Todd Lookingbill, professor of biology, geology and the environment and faculty leader of the South Africa EnCompass program, wrote in an email to The Collegian that the course was moved to remote instruction.
“We have moved the course 100% online for now through a series of Blackboard readings and discussion boards and virtual assignments using tools like GIS StoryMaps,” Lookingbill wrote. “Students also have the opportunity to withdrawal from the half-unit course since it is now substantially different than originally formulated. Our hope would be to revisit the South Africa EnCompass idea at some point in the future.”
First-year Cody Chau was supposed to go on the trip to South Africa as a part of the EnCompass program.
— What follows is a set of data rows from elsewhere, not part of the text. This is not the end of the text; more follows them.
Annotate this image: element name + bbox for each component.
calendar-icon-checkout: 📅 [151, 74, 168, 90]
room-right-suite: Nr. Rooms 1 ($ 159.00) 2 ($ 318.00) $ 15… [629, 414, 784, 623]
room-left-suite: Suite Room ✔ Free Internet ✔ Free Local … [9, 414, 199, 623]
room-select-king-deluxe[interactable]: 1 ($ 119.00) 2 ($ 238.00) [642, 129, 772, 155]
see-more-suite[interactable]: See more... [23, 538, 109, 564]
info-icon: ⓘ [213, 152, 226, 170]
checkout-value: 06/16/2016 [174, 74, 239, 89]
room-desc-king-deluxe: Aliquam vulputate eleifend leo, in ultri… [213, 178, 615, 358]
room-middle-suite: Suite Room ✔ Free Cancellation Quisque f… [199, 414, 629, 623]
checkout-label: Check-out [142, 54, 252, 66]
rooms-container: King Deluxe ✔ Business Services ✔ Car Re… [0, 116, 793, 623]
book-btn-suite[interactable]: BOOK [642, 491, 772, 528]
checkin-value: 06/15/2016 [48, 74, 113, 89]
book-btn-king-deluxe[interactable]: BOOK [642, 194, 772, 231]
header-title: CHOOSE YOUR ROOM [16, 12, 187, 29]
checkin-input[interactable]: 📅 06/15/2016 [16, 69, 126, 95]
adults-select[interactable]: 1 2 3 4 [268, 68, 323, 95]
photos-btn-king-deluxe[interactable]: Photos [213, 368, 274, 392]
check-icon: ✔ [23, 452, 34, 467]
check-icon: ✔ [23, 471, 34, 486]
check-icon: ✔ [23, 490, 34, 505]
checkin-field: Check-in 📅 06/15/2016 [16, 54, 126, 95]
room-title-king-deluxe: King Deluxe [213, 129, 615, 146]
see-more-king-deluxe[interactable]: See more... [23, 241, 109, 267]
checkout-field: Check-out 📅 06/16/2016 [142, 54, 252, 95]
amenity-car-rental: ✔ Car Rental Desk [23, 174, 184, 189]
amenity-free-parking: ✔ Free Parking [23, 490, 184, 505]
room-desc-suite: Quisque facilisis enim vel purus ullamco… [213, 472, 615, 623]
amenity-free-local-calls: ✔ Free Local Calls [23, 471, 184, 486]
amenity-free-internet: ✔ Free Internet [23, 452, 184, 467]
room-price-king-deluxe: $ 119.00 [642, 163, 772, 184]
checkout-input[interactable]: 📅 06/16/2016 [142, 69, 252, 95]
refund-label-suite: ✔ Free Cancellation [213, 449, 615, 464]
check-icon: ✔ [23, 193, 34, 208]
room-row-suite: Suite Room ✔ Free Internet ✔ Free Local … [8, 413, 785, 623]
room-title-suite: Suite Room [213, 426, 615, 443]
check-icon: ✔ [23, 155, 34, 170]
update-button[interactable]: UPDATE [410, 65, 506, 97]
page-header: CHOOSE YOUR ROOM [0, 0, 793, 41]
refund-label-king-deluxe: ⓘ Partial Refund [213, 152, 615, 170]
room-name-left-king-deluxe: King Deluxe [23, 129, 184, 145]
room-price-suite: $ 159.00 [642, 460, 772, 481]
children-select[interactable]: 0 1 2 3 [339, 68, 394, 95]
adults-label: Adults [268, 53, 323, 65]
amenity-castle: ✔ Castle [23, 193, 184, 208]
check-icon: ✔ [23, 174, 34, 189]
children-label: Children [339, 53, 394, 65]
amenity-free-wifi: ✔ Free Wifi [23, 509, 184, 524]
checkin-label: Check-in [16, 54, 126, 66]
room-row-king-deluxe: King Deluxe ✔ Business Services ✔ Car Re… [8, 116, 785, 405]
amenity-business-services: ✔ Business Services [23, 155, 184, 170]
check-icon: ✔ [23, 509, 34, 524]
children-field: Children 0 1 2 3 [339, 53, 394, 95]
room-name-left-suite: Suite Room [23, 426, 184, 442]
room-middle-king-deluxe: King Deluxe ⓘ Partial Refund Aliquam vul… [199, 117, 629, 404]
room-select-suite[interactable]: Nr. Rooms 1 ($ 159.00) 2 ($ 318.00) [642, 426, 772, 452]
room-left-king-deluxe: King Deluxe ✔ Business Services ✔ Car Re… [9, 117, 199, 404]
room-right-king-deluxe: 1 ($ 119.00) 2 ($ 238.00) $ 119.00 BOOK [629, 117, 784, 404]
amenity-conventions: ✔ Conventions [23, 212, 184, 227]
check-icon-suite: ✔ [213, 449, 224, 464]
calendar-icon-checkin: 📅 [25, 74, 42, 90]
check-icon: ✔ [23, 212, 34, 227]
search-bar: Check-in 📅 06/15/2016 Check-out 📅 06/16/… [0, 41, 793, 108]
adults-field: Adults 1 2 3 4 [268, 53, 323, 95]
Although students in the EnCompass program had to attend five events and write response papers throughout the Spring semester, the bulk of the learning was set to take place abroad, Chau said.
“The South Africa trip was honestly, like, obviously the most important part,” Chau said. “That’s where we were going to get the majority of the course work done for the class. It was mainly all there and all the learning was there.”
Chau said the trip to South Africa would have been his first time outside the U.S.
“It was going to be the first time, and a lot of people in my group actually, a decent amount, it was probably going to be one of their first times ever leaving the country,” Chau said. “And you know, a lot of that is due to various things. I know me, like myself and a few others, it’s the financial burden to not be able to go out of the country, so it was a great opportunity if you don’t want to study abroad but also get to do something you’ve never done before.”
This is the fourth installment of a five-part series to be published about COVID-19.